The weak convergence is a very powerful tool
in Probability Theory, partly due to its comparative simplicity and partly due to
its natural behavior in some typical problems.The concept of weak convergence is so well established in Probability Theory
that hardly any textbook even mention its topological heritage. It, indeed, is not
too important in many applications, but a complete grasp of the definition of the weak convergence is not possible without understanding its rationale.
The first
part of this paper (Sections 2 and 3) is an introduction to weak convergence of
probability measures from the topological point of view. Since the set of probability
measures is not closed under weak convergence (as we shall see, the limit of a
net of probability measures need not be a probability measure), for a full understanding
of the complete concept, one has to investigate a wider structure, which
turns out to be the set of all finitely additive Radon measures. In this context we
present results concerning the Baire field and sigma field, which are usually omitted
when discussing probability measures. In Section 4 we consider weak convergence
of probability measures and present classical results regarding metrics of weak convergence.

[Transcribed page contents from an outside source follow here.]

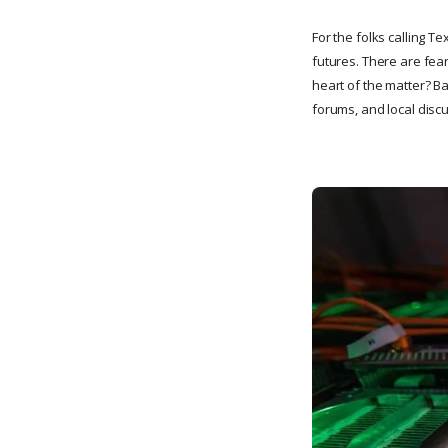
For the folks calling Te
futures. There are fear
heart of the matter? B
forums, and local disc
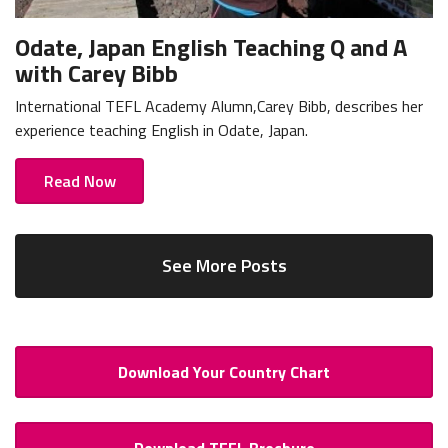
Odate, Japan English Teaching Q and A
with Carey Bibb
International TEFL Academy Alumn,Carey Bibb, describes her
experience teaching English in Odate, Japan.
Read Now
See More Posts
Download Your Country Chart
Download TEFL Brochure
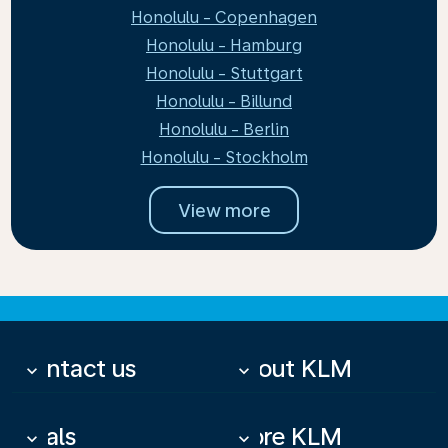
Honolulu - Copenhagen
Honolulu - Hamburg
Honolulu - Stuttgart
Honolulu - Billund
Honolulu - Berlin
Honolulu - Stockholm
View more
Contact us
About KLM
keyboard_arrow_down
keyboard_arrow_down
Deals
More KLM
keyboard_arrow_down
keyboard_arrow_down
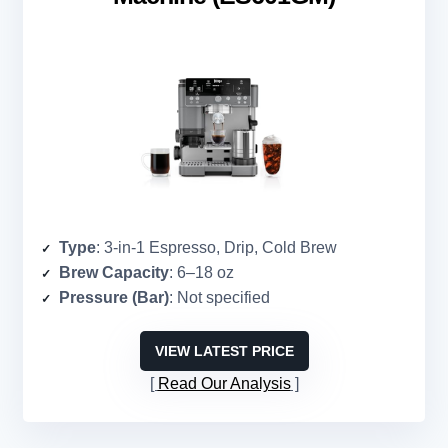
Type
: 3-in-1 Espresso, Drip, Cold Brew
Brew Capacity
: 6–18 oz
Pressure (Bar)
: Not specified
VIEW LATEST PRICE
Read Our Analysis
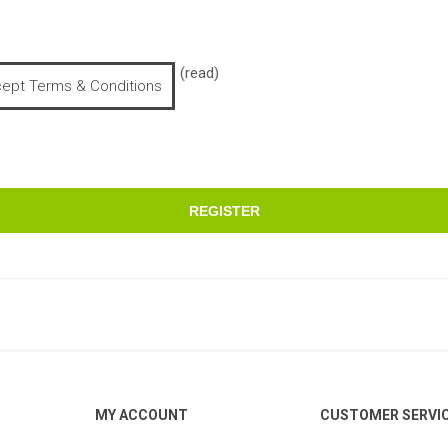
(read)
cept Terms & Conditions
REGISTER
MY ACCOUNT
CUSTOMER SERVI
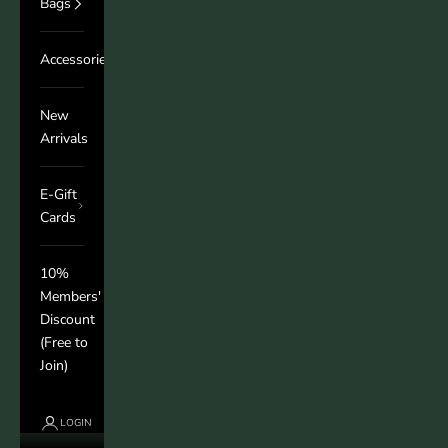
Bags
Accessories
New
Arrivals
E-Gift
Cards
10%
Members'
Discount
(Free to
Join)
LOGIN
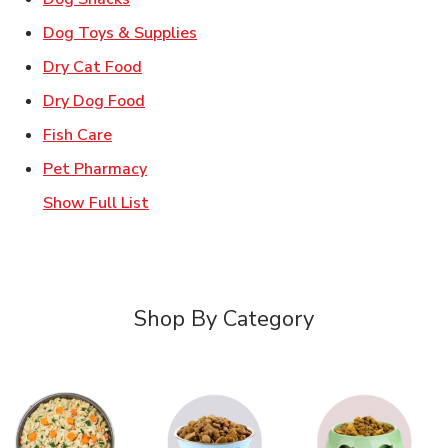
Link Opens in New Tab
Dog Toys & Supplies
Link Opens in New Tab
Dry Cat Food
Link Opens in New Tab
Dry Dog Food
Link Opens in New Tab
Fish Care
Link Opens in New Tab
Pet Pharmacy
Show Full List
Shop By Category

In Section 5 we show that the set of probability measures is not closed
and effectively show the existence of a finitely, but not countably additive measure
in the closure of the set of probability measures. Section 6 deals with the famous
Prohorov's theorem on metric spaces. In Section 7 we consider weak convergence of
probability measures on Hilbert spaces. Here we observe a separable Hilbert space
equipped with weak and strong topology and in both cases we give necessary and
sufficient conditions for relative compactness of a set of probability measures.